Task statement: The answer is the set of lines that include "mijn", copied from the data below.

[Opening Record extracts section]

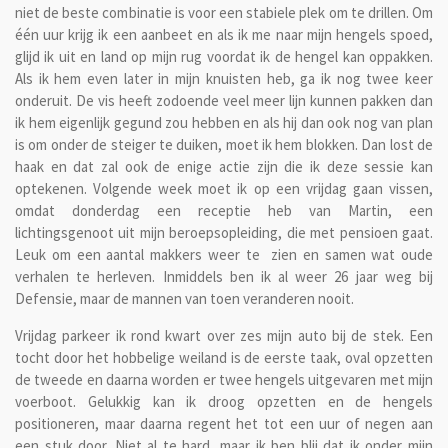
niet de beste combinatie is voor een stabiele plek om te drillen. Om
één uur krijg ik een aanbeet en als ik me naar mijn hengels spoed,
glijd ik uit en land op mijn rug voordat ik de hengel kan oppakken.
Als ik hem even later in mijn knuisten heb, ga ik nog twee keer
onderuit. De vis heeft zodoende veel meer lijn kunnen pakken dan
ik hem eigenlijk gegund zou hebben en als hij dan ook nog van plan
is om onder de steiger te duiken, moet ik hem blokken. Dan lost de
haak en dat zal ook de enige actie zijn die ik deze sessie kan
optekenen. Volgende week moet ik op een vrijdag gaan vissen,
omdat donderdag een receptie heb van Martin, een
lichtingsgenoot uit mijn beroepsopleiding, die met pensioen gaat.
Leuk om een aantal makkers weer te zien en samen wat oude
verhalen te herleven. Inmiddels ben ik al weer 26 jaar weg bij
Defensie, maar de mannen van toen veranderen nooit.
Vrijdag parkeer ik rond kwart over zes mijn auto bij de stek. Een
tocht door het hobbelige weiland is de eerste taak, oval opzetten
de tweede en daarna worden er twee hengels uitgevaren met mijn
voerboot. Gelukkig kan ik droog opzetten en de hengels
positioneren, maar daarna regent het tot een uur of negen aan
een stuk door. Niet al te hard, maar ik ben blij dat ik onder mijn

[Closing Record extracts section]

Problem solution:
één uur krijg ik een aanbeet en als ik me naar mijn hengels spoed,
glijd ik uit en land op mijn rug voordat ik de hengel kan oppakken.
Als ik hem even later in mijn knuisten heb, ga ik nog twee keer
lichtingsgenoot uit mijn beroepsopleiding, die met pensioen gaat.
Vrijdag parkeer ik rond kwart over zes mijn auto bij de stek. Een
de tweede en daarna worden er twee hengels uitgevaren met mijn
een stuk door. Niet al te hard, maar ik ben blij dat ik onder mijn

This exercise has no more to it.